▶ [Requirement] I'd ask you to write out the lines below exactly, with no images.

▶ [Data records]
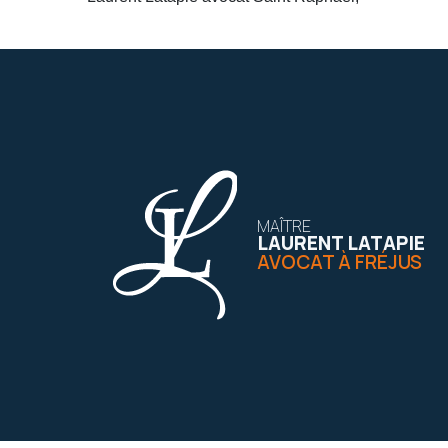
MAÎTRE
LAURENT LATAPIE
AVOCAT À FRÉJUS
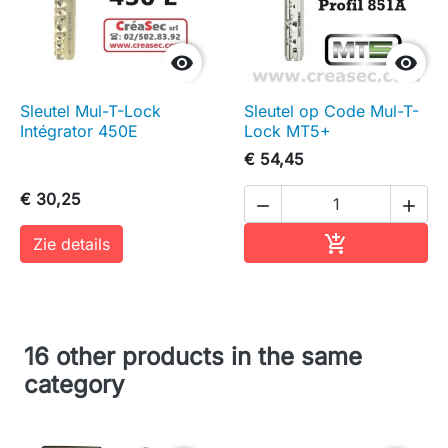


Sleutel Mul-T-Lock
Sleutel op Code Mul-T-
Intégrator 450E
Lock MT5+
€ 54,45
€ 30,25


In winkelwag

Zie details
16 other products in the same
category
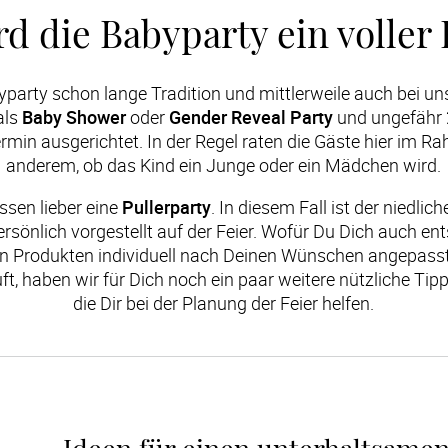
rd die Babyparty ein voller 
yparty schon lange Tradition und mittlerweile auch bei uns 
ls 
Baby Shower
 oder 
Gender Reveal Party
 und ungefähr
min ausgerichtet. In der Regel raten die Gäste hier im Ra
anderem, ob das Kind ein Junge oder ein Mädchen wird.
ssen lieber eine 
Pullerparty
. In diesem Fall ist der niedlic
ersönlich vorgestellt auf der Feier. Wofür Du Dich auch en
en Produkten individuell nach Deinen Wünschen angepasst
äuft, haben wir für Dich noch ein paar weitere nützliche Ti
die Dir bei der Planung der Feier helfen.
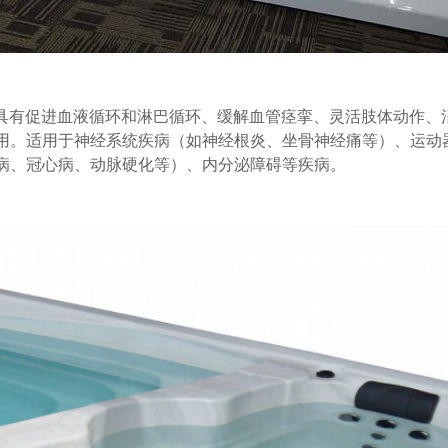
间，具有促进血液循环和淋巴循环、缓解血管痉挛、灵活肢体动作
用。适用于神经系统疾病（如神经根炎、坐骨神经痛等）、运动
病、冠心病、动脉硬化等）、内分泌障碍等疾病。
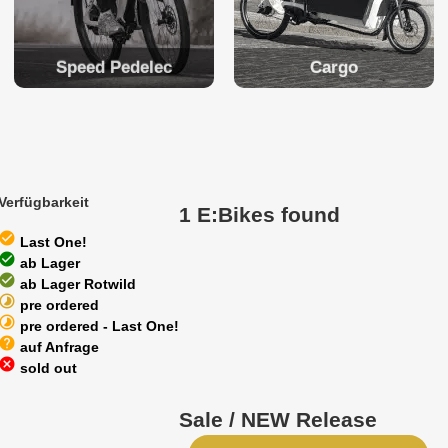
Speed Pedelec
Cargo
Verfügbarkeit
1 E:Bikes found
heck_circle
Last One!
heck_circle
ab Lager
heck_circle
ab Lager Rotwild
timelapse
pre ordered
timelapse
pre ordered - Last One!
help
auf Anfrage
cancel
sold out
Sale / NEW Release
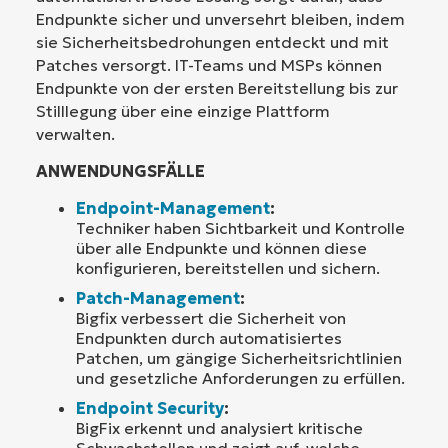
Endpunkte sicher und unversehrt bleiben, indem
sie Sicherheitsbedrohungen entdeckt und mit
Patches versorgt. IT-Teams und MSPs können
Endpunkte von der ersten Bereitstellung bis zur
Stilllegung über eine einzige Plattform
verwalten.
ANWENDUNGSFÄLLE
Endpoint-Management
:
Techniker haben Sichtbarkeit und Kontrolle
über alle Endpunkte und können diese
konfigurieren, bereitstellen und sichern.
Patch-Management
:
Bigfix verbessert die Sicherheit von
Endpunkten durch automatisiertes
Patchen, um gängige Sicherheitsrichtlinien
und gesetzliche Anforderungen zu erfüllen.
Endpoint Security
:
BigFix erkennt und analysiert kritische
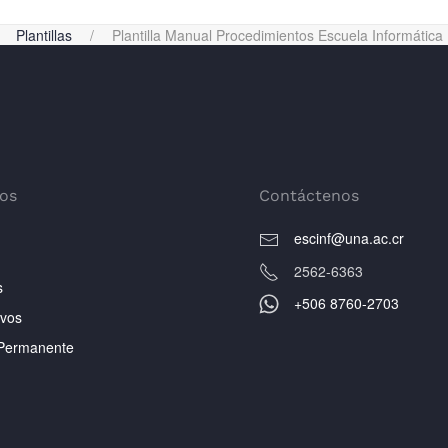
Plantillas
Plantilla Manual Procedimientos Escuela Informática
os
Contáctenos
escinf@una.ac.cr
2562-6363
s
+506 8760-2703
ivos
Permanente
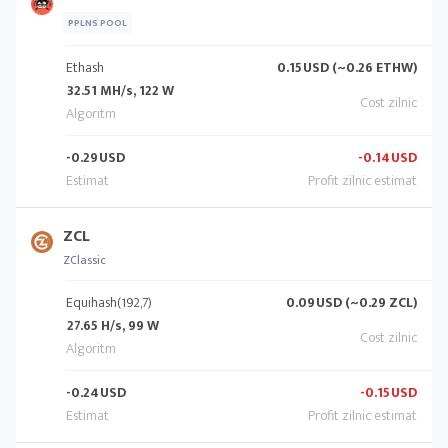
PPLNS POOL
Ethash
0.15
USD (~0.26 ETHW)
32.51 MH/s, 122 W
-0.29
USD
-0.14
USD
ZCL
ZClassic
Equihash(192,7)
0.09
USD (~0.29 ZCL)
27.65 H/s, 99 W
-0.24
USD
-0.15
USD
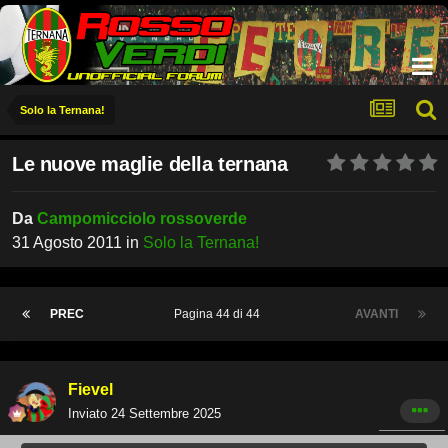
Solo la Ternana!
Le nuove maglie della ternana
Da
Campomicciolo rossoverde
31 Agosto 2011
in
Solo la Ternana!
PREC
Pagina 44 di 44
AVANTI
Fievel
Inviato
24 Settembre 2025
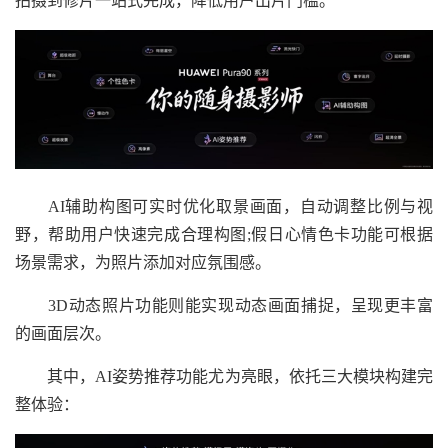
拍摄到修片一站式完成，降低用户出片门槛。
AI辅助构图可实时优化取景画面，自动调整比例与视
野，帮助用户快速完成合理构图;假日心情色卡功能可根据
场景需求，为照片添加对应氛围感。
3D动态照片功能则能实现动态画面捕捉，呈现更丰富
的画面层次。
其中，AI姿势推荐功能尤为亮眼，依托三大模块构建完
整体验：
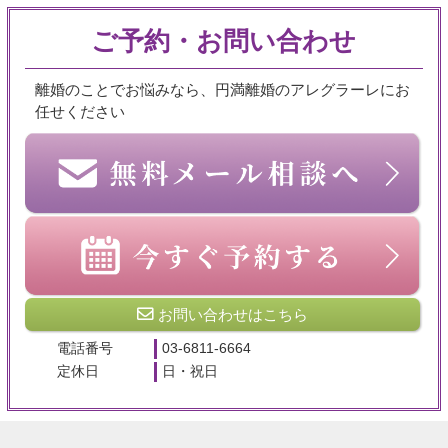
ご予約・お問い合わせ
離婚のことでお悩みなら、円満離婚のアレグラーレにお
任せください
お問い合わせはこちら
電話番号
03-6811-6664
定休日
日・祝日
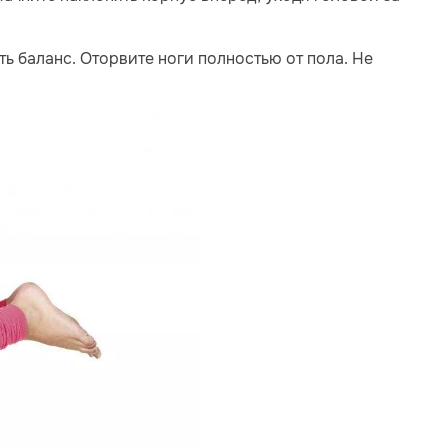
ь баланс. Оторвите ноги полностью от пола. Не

▶ [Exercise answer]
MAÎTRE
LAURENT LATAPIE
AVOCAT À FRÉJUS


Sleutel Mul-T-Lock
Sleutel op Code Mul-T-
Intégrator 450E
Lock MT5+
€ 54,45
€ 30,25


In winkelwag

Zie details
16 other products in the same
category
rd die Babyparty ein voller 
yparty schon lange Tradition und mittlerweile auch bei uns 
ls 
Baby Shower
 oder 
Gender Reveal Party
 und ungefähr
min ausgerichtet. In der Regel raten die Gäste hier im Ra
anderem, ob das Kind ein Junge oder ein Mädchen wird.
ssen lieber eine 
Pullerparty
. In diesem Fall ist der niedlic
ersönlich vorgestellt auf der Feier. Wofür Du Dich auch en
en Produkten individuell nach Deinen Wünschen angepasst
äuft, haben wir für Dich noch ein paar weitere nützliche Ti
die Dir bei der Planung der Feier helfen.
间，具有促进血液循环和淋巴循环、缓解血管痉挛、灵活肢体动作
用。适用于神经系统疾病（如神经根炎、坐骨神经痛等）、运动
病、冠心病、动脉硬化等）、内分泌障碍等疾病。
Speed Pedelec
Cargo
Verfügbarkeit
1 E:Bikes found
heck_circle
Last One!
heck_circle
ab Lager
heck_circle
ab Lager Rotwild
timelapse
pre ordered
timelapse
pre ordered - Last One!
help
auf Anfrage
cancel
sold out
Sale / NEW Release
Endpunkte sicher und unversehrt bleiben, indem
sie Sicherheitsbedrohungen entdeckt und mit
Patches versorgt. IT-Teams und MSPs können
Endpunkte von der ersten Bereitstellung bis zur
Stilllegung über eine einzige Plattform
verwalten.
ANWENDUNGSFÄLLE
Endpoint-Management
:
Techniker haben Sichtbarkeit und Kontrolle
über alle Endpunkte und können diese
konfigurieren, bereitstellen und sichern.
Patch-Management
:
Bigfix verbessert die Sicherheit von
Endpunkten durch automatisiertes
Patchen, um gängige Sicherheitsrichtlinien
und gesetzliche Anforderungen zu erfüllen.
Endpoint Security
:
BigFix erkennt und analysiert kritische
Plantillas
Plantilla Manual Procedimientos Escuela Informática
os
Contáctenos
escinf@una.ac.cr
2562-6363
s
+506 8760-2703
ivos
Permanente
PPLNS POOL
Ethash
0.15
USD (~0.26 ETHW)
32.51 MH/s, 122 W
-0.29
USD
-0.14
USD
ZCL
ZClassic
Equihash(192,7)
0.09
USD (~0.29 ZCL)
27.65 H/s, 99 W
-0.24
USD
-0.15
USD
Solo la Ternana!
Le nuove maglie della ternana
Da
Campomicciolo rossoverde
31 Agosto 2011
in
Solo la Ternana!
PREC
Pagina 44 di 44
AVANTI
Fievel
Inviato
24 Settembre 2025
拍摄到修片一站式完成，降低用户出片门槛。
AI辅助构图可实时优化取景画面，自动调整比例与视
野，帮助用户快速完成合理构图;假日心情色卡功能可根据
场景需求，为照片添加对应氛围感。
3D动态照片功能则能实现动态画面捕捉，呈现更丰富
的画面层次。
其中，AI姿势推荐功能尤为亮眼，依托三大模块构建完
整体验：
ご予約・お問い合わせ
離婚のことでお悩みなら、円満離婚のアレグラーレにお
任せください
お問い合わせはこちら
電話番号
03-6811-6664
定休日
日・祝日
ь баланс. Оторвите ноги полностью от пола. Не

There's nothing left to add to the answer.